Mehlhorn was given the task of organizing the administrative apparatus of the new service and became head of its administration between 1932 and 1937.[11] [12] On 1 September 1933 he became deputy leader of the Gestapo branch in Saxony.[13] [14] In 1935, Mehlhorn was sent to the Berlin headquarters of the SD to assume a high-echelon position, probably due to legal advice he provided concerning the financial affairs of Heydrich's mother.[14] Post-1945, Mehlhorn worked as legal officer in the town of Oberndorf am Neckar.[2]
According to Schellenberg, Mehlhorn was "in a state of shock" when ordered by Heydrich, whom he considered his enemy, to lead the Gleiwitz operation. Schellenberg advised Mehlhorn to ask Heydrich to excuse him from taking part in the planned attack due to physical inability; Mehlhorn followed Schellenberg's advice and was surprised when Heydrich dismissed him from the ranks of the SD without raising any issues.[8] In 1939, he was sent to Posen where he joined the CdZ after his relation with Heydrich deteriorated.[10]
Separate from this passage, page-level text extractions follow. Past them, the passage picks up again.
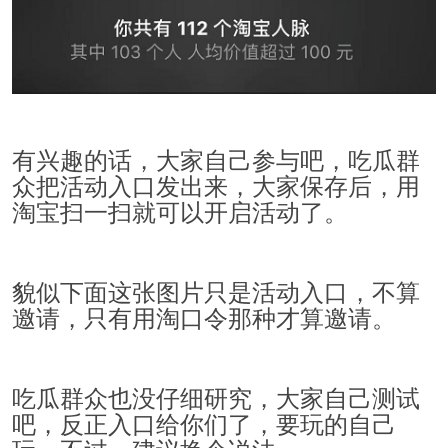
有兴趣的话，大家自己参与吧，吃瓜群
众把活动入口发出来，大家保存后，用
淘宝扫一扫就可以开启活动了。
貌似下面这张图片只是活动入口，不算
邀请，只有用淘口令那种才算邀请。
吃瓜群众也没仔细研究，大家自己测试
吧，反正入口给你们了，要玩的自己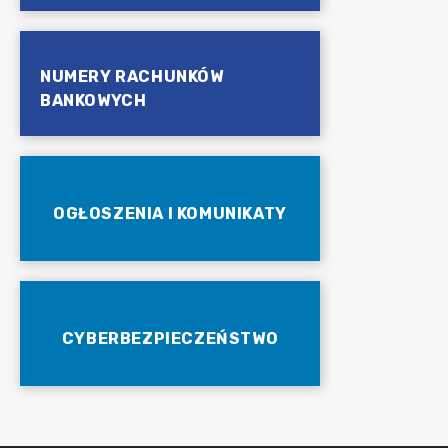
NUMERY RACHUNKÓW
BANKOWYCH
OGŁOSZENIA I KOMUNIKATY
CYBERBEZPIECZEŃSTWO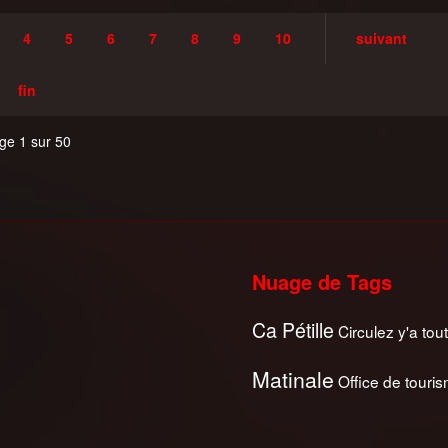
4
5
6
7
8
9
10
suivant
fin
ge 1 sur 50
Nuage de Tags
Ca Pétille
Circulez y'a tout
Matinale
Office de touri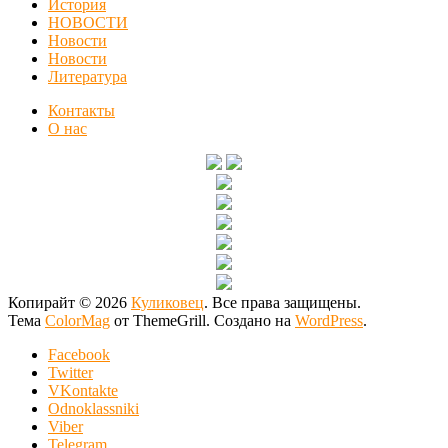
История
НОВОСТИ
Новости
Новости
Литература
Контакты
О нас
Копирайт © 2026
Куликовец
. Все права защищены.
Тема
ColorMag
от ThemeGrill. Создано на
WordPress
.
Facebook
Twitter
VKontakte
Odnoklassniki
Viber
Telegram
Mehlhorn was the head of Department I in the Warthegau which was responsible for the General, Domestic, and Financial affairs of the Reichsstatthalter and also assisted in drafting many of the orders issued by Greiser.[10] Mehlhorn coordinated Gauleiter Arthur Greiser's mass murder operations,[6] having been appointed in 1941 as the man "responsible for all Jewish questions".[10]
While at the Gau, Mehlhorn coordinated his activities closely with Greiser's deputy August Jäger and maintained excellent rapport with both Heinrich Himmler and Greiser.[10] His tasks included disguising the mass graves of the Jewish victims in the forest of the Chełmno extermination camp.[4] [5] To that effect, in the spring of 1942 he asked Heinrich May, a Nazi forester, to plant birch and pine trees and other shrubs and plants over the mass graves in the forest in an attempt to hide them from view.[5]
The plan did not work however because the stench was overpowering. This forced the reopening of the graves in June 1942 and the burning of the decaying bodies.[4] May, during a conversation with Mehlhorn, had remarked that they could always claim the bodies were those of murdered Germans in the event that the mass graves were ever discovered.[5] Mehlhorn also operated gas wagons at the Chełmno camp to murder the sick Jewish prisoners who were sent from the Wartheland ghettoes.[6]
Mehlhorn died in Tübingen on 30. September 1968.